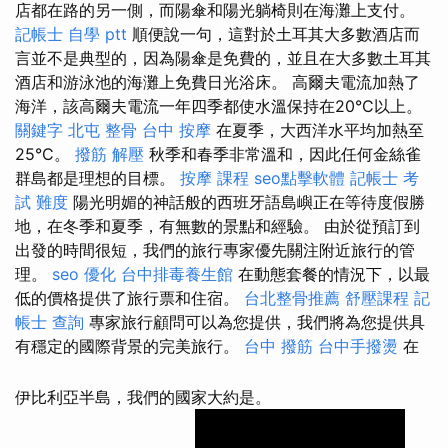
店都在路的另一側，而陽傘和陽光躺椅則在海灘上支付。
記帳士 自學 ptt
順便說一句，這對於土耳其大多數酒店而
言並不是典型的，因為陽傘是免費的，並且在大多數土耳其
酒店和游泳池的海灘上免費日光浴床。 高爾夫電流加熱了
海洋，該高爾夫電流一年四季都使水溫保持在20°C以上。
關鍵字
北屯 整骨
台中 按摩
在夏季，大西洋水平均加熱至
25°C。
撥筋 解壓
秋季和春季非常溫和，因此任何金絲雀
群島都是理想的目標。
按摩 課程
seo點擊軟體
記帳士 考
試 難度
陽光明媚的神話般的西班牙語島嶼正在等待度假勝
地，在冬季和夏季，有無數的景點和經驗。 由於從預訂到
出發的時間很短，我們的旅行專家優先關注附近旅行的管
理。
seo 優化
台中排毒養生館
在動態套餐的情況下，以最
低的價格提供了旅行票和住宿。
台北整骨推薦
舒壓課程
記
帳士 查詢
專家旅行顧問可以為您提供，我們將為您提供具
有穩定的國際背景的完美旅行。
台中 撥筋
台中手撥燙
在
伊比利亞半島，我們的國家大約是。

PROMPT ▸
Could you copy the data above exactly, leaving the pictures out?

RESPONSE BOX ▸
店都在路的另一側，而陽傘和陽光躺椅則在海灘上支付。
記帳士 自學 ptt
順便說一句，這對於土耳其大多數酒店而
言並不是典型的，因為陽傘是免費的，並且在大多數土耳其
酒店和游泳池的海灘上免費日光浴床。 高爾夫電流加熱了
海洋，該高爾夫電流一年四季都使水溫保持在20°C以上。
關鍵字
北屯 整骨
台中 按摩
在夏季，大西洋水平均加熱至
25°C。
撥筋 解壓
秋季和春季非常溫和，因此任何金絲雀
群島都是理想的目標。
按摩 課程
seo點擊軟體
記帳士 考
試 難度
陽光明媚的神話般的西班牙語島嶼正在等待度假勝
地，在冬季和夏季，有無數的景點和經驗。 由於從預訂到
出發的時間很短，我們的旅行專家優先關注附近旅行的管
理。
seo 優化
台中排毒養生館
在動態套餐的情況下，以最
低的價格提供了旅行票和住宿。
台北整骨推薦
舒壓課程
記
帳士 查詢
專家旅行顧問可以為您提供，我們將為您提供具
有穩定的國際背景的完美旅行。
台中 撥筋
台中手撥燙
在
伊比利亞半島，我們的國家大約是。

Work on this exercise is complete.